These variables might indicate the default settings in a kernel module or device driver (e.g., net.inet.ip.ttl=64). Sometimes they offer low-level tuning on things like buffer sizes (e.g., kern.ipc.maxsockbuf=262144). Some of them are read-only and dynamic to provide a snapshot in time of some kernel state that is constantly in flux (e.g., vm.loadavg=0.04 0.08 0.08). Others merely offer a convenient way to get information out of the kernel. Changing these values is a fundamental skill that will be required as part of most significant tasks discussed in this book.

sysctls Change

The names and behaviors of sysctl variables change from time to time. New versions of the operating system introduce new variables and retire old ones. In this chapter we discuss FreeBSD 5.3-RELEASE and OpenBSD 3.6. There have been significant changes in FreeBSD, for example, from the 4.x versions to the 5.x versions.

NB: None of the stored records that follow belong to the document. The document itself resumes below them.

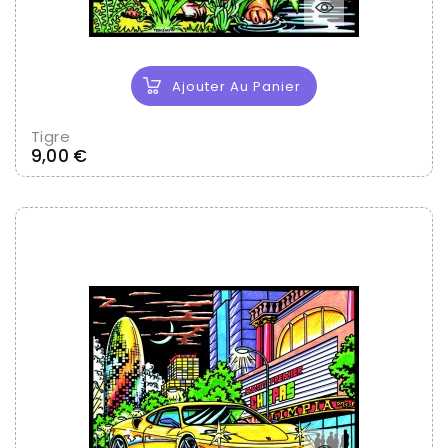
Ajouter Au Panier
Tigre
Prix
9,00 €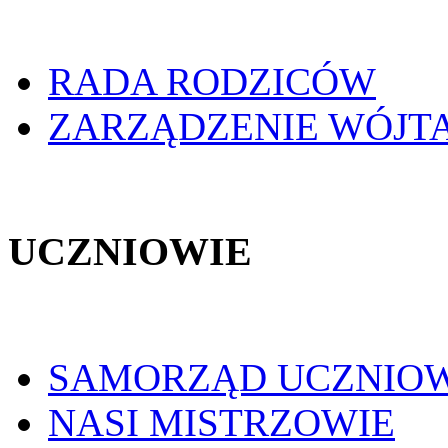
RADA RODZICÓW
ZARZĄDZENIE WÓJT
UCZNIOWIE
SAMORZĄD UCZNIO
NASI MISTRZOWIE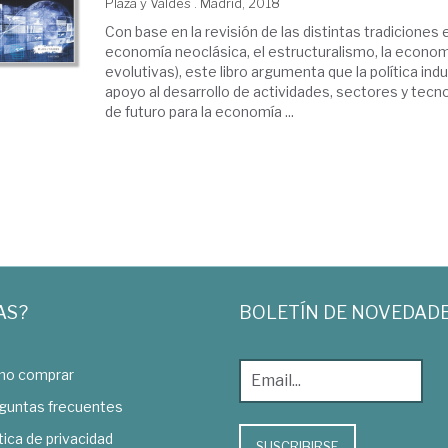
Plaza y Valdés . Madrid, 2018
Con base en la revisión de las distintas tradiciones
economía neoclásica, el estructuralismo, la economí
evolutivas), este libro argumenta que la política indus
apoyo al desarrollo de actividades, sectores y tecnol
de futuro para la economía ...
AS?
BOLETÍN DE NOVEDAD
o comprar
guntas frecuentes
tica de privacidad
SUSCRIBIRSE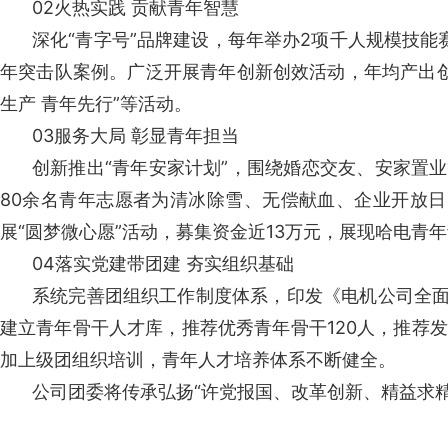
02
火热实践 贡献青年智慧
深化“青字号”品牌建设，每年举办2项千人规模技
年突击队案例。广泛开展青年创新创效活动，年均产出创新
生产 青年先行”等活动。
03
服务大局 彰显青年担当
创新推出“青年安家计划”，围绕婚恋交友、安家置业等
80余名青年志愿者为清冰除雪、无偿献血、企业开放日
展“圆梦微心愿”活动，募集资金近13万元，展现哈电青
04
落实党建带团建 夯实组织基础
系统完善团组织工作制度体系，印发《电机公司全面
建立青年骨干人才库，推荐优秀青年骨干120人，推荐
加上级团组织培训，青年人才培养体系不断健全。
公司团委将传承弘扬“许党报国、改革创新、精益求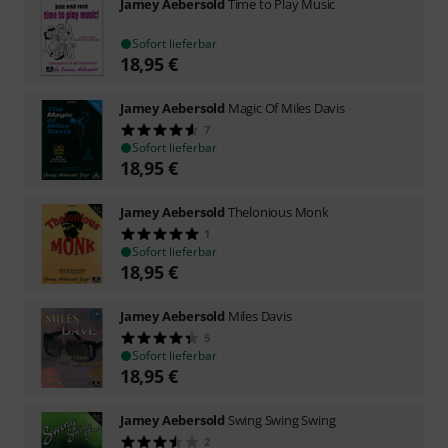
Jamey Aebersold
Time to Play Music
Sofort lieferbar
18,95
€
Jamey Aebersold
Magic Of Miles Davis
7
Sofort lieferbar
18,95
€
Jamey Aebersold
Thelonious Monk
1
Sofort lieferbar
18,95
€
Jamey Aebersold
Miles Davis
5
Sofort lieferbar
18,95
€
Jamey Aebersold
Swing Swing Swing
2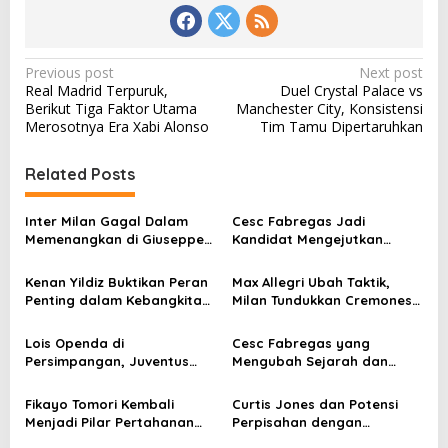
P
Previous post
Next post
Real Madrid Terpuruk,
Duel Crystal Palace vs
o
Berikut Tiga Faktor Utama
Manchester City, Konsistensi
s
Merosotnya Era Xabi Alonso
Tim Tamu Dipertaruhkan
t
Related Posts
n
a
Inter Milan Gagal Dalam
Cesc Fabregas Jadi
v
Memenangkan di Giuseppe
Kandidat Mengejutkan
Meazza
Pelatih Real Madrid
i
Kenan Yildiz Buktikan Peran
Max Allegri Ubah Taktik,
g
Penting dalam Kebangkitan
Milan Tundukkan Cremonese
Juventus
di San Siro
a
Lois Openda di
Cesc Fabregas yang
t
Persimpangan, Juventus
Mengubah Sejarah dan
i
Hadapi Dilema Transfer
Mentalitas Como
o
Fikayo Tomori Kembali
Curtis Jones dan Potensi
Menjadi Pilar Pertahanan
Perpisahan dengan
n
Milan
Liverpool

There are several places to find all the names and values for variables. The definitive source, of course, is to run sysctl -a. That will list all of the sysctl variables known to the current kernel, and it will show their current values. It does not, however, indicate which values can be changed, nor what would happen if they were changed. The sysctl(3) and sysctl(8) manpages indicate whether particular values are changeable. Some values are not changeable at runtime, but can be altered from their defaults at boot time by entries in /etc/sysctl.conf(5).

2.2.1. Setting sysctl Values

Reading sysctl values is easy: just run sysctl variablename. Any user can read all kernel values. Setting variables is equally easy. Just add an equals (=) sign and the new value: sysctl kern.securelevel=2. Only root can set values. Once you have a set of sysctl values that you like and want to make default, you can add them to sysctl.conf(5) in a simple variable=value format. The only values that can go in /etc/sysctl.conf, however, are those that can be set once the system is up and running multiuser. FreeBSD allows some values to be set at boot time, but not later. Those go in /boot/loader.conf. The loader(8) manpage lists which variables can only be tuned at boot time in this file.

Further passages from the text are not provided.